------ Source data

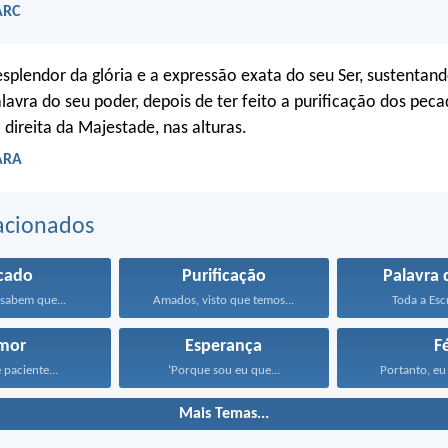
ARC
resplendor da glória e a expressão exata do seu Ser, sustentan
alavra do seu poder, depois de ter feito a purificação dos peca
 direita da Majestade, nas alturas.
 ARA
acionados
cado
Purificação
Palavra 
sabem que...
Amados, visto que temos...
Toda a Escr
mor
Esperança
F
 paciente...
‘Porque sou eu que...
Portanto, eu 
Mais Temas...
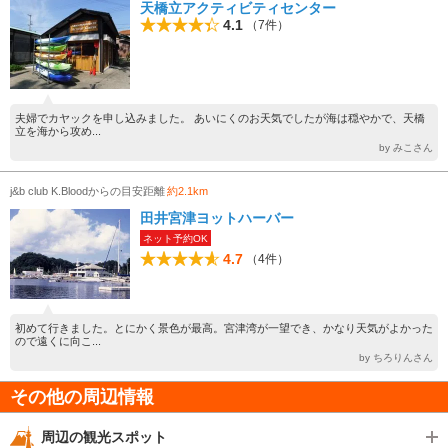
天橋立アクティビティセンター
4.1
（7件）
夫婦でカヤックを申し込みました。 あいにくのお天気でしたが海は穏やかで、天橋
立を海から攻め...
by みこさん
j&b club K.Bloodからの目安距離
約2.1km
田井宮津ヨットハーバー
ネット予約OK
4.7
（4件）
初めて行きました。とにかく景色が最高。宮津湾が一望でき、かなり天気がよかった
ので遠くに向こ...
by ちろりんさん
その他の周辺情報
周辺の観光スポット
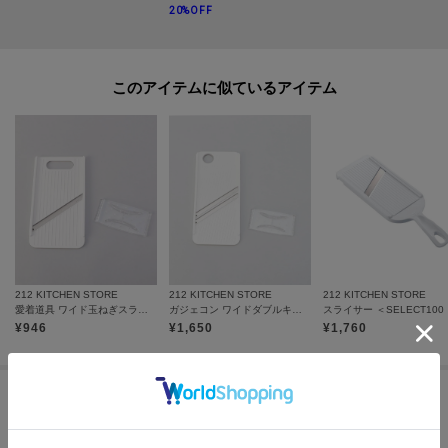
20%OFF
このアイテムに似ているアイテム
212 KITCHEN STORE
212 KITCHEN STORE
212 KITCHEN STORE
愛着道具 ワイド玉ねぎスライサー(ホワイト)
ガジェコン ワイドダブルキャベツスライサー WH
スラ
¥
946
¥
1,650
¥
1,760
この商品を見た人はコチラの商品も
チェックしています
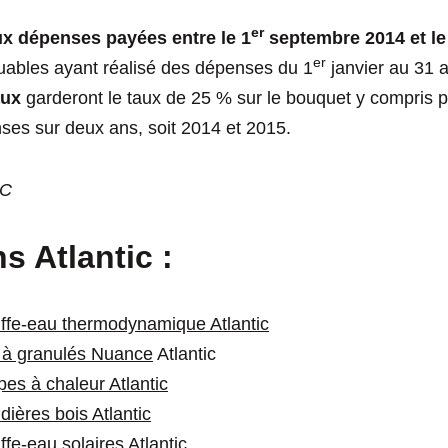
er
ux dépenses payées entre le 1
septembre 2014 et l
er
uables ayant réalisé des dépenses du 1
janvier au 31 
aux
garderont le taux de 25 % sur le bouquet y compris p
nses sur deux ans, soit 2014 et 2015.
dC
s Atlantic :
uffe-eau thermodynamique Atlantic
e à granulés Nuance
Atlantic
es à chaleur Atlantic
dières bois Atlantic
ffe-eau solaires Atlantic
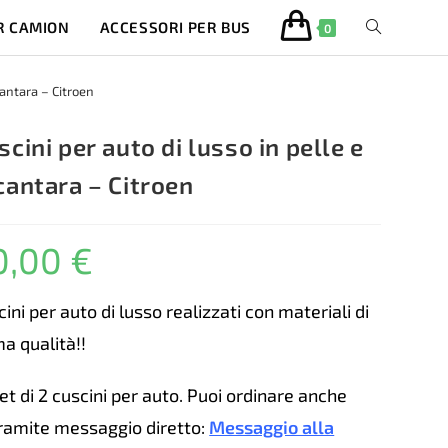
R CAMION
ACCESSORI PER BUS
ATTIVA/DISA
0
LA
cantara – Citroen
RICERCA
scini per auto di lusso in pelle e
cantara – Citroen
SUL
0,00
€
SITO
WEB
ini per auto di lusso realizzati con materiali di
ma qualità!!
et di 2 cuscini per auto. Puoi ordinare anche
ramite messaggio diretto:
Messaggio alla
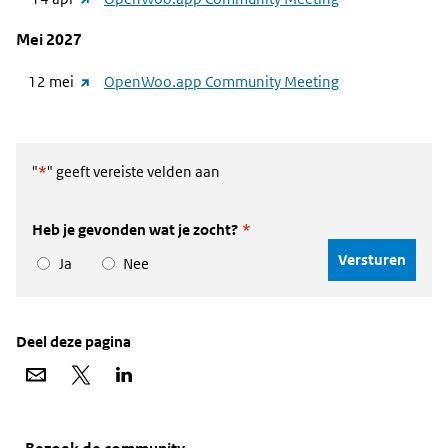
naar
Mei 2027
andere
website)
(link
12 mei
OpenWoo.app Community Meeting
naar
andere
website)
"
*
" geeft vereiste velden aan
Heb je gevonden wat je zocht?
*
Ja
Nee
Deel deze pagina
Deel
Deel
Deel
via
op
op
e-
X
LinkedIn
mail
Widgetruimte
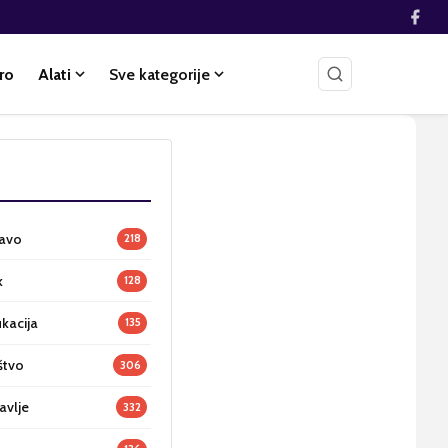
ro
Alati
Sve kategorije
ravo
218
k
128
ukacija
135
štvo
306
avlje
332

------------

## Task prompt
Pictures do not go in the copy; print every entry exactly as it stands.

## The completed task
ARC
resplendor da glória e a expressão exata do seu Ser, sustentan
alavra do seu poder, depois de ter feito a purificação dos peca
 direita da Majestade, nas alturas.
 ARA
acionados
cado
Purificação
Palavra 
sabem que...
Amados, visto que temos...
Toda a Escr
mor
Esperança
F
 paciente...
‘Porque sou eu que...
Portanto, eu 
Mais Temas...
天橋立アクティビティセンター
4.1
（7件）
夫婦でカヤックを申し込みました。 あいにくのお天気でしたが海は穏やかで、天橋
立を海から攻め...
by みこさん
j&b club K.Bloodからの目安距離
約2.1km
田井宮津ヨットハーバー
ネット予約OK
4.7
（4件）
初めて行きました。とにかく景色が最高。宮津湾が一望でき、かなり天気がよかった
ので遠くに向こ...
by ちろりんさん
その他の周辺情報
周辺の観光スポット
20%OFF
このアイテムに似ているアイテム
212 KITCHEN STORE
212 KITCHEN STORE
212 KITCHEN STORE
愛着道具 ワイド玉ねぎスライサー(ホワイト)
ガジェコン ワイドダブルキャベツスライサー WH
スラ
¥
946
¥
1,650
¥
1,760
この商品を見た人はコチラの商品も
チェックしています
er
ux dépenses payées entre le 1
septembre 2014 et l
er
uables ayant réalisé des dépenses du 1
janvier au 31 
aux
garderont le taux de 25 % sur le bouquet y compris p
nses sur deux ans, soit 2014 et 2015.
dC
s Atlantic :
uffe-eau thermodynamique Atlantic
e à granulés Nuance
Atlantic
es à chaleur Atlantic
dières bois Atlantic
ffe-eau solaires Atlantic
R CAMION
ACCESSORI PER BUS
ATTIVA/DISA
0
LA
cantara – Citroen
RICERCA
scini per auto di lusso in pelle e
cantara – Citroen
SUL
0,00
€
SITO
WEB
ini per auto di lusso realizzati con materiali di
ma qualità!!
et di 2 cuscini per auto. Puoi ordinare anche
ramite messaggio diretto:
Messaggio alla
naar
Mei 2027
andere
website)
(link
12 mei
OpenWoo.app Community Meeting
naar
andere
website)
"
*
" geeft vereiste velden aan
Heb je gevonden wat je zocht?
*
Ja
Nee
Deel deze pagina
Deel
Deel
Deel
via
op
op
e-
X
LinkedIn
mail
Widgetruimte
ro
Alati
Sve kategorije
ravo
218
k
128
ukacija
135
štvo
306
avlje
332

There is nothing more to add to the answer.